The dawn of another sleepless night. Your breathing shallow, sporadic…every interval, more and more distant. “It” was lurking at every corner, making “it’s” presence known, felt…making my body stand on edge. “It” had been announced months ago, AND, maybe we had “accepted it”, but the thought that “it” was…almost here was just so unnerving.
Your little frail body, almost a shell of what you had been, finally at peace; finally the screams, “Help, me Mom!” had been quieted. The horrible flow of you vomiting your insides had stopped. Finally, you lay oh so peaceful, not writhing in pain. BUT what was the cost?
At times begging The Father to take you already. At times clinging to every last second of life…wishing for one last
…Hug, smile, giggle, even a grouchy face, anything…one last MOMMIE…

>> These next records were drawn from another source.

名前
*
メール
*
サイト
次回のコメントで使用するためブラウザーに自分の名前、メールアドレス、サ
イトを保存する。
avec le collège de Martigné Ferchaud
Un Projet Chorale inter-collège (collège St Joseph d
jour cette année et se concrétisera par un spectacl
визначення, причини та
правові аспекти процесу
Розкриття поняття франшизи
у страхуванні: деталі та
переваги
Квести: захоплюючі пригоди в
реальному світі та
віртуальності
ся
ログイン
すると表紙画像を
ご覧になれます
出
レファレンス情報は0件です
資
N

I’m playing one of your favorite songs, trying to sing to you…YOU breathed in ANDDDDDDDDDDDDDDDDDDDDDDDDDD it was over!!!

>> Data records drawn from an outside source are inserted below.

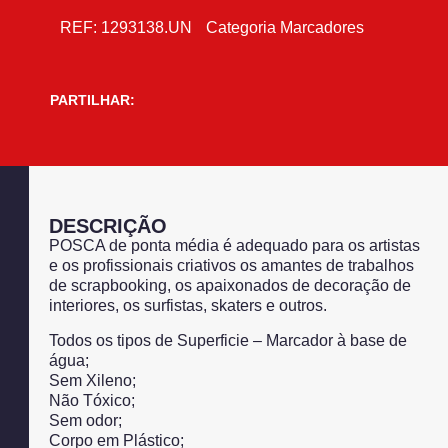
REF:
1293138.UN
Categoria
Marcadores
PARTILHAR:
DESCRIÇÃO
POSCA de ponta média é adequado para os artistas
e os profissionais criativos os amantes de trabalhos
de scrapbooking, os apaixonados de decoração de
interiores, os surfistas, skaters e outros.
Todos os tipos de Superficie – Marcador à base de
água;
Sem Xileno;
Não Tóxico;
Sem odor;
Corpo em Plástico;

My heart pulverized into a gazillion pieces…
I know You are at peace in the very safest place you can ever be. I know I will see You again. I know…I know…I know…
How do I convince my aching arms that they will hold You, again? How do I tell my ears that they will hear Your voice, again? How do I tell my eyes that they will see You, again? How do I tell the fragments of my heart to beat, again?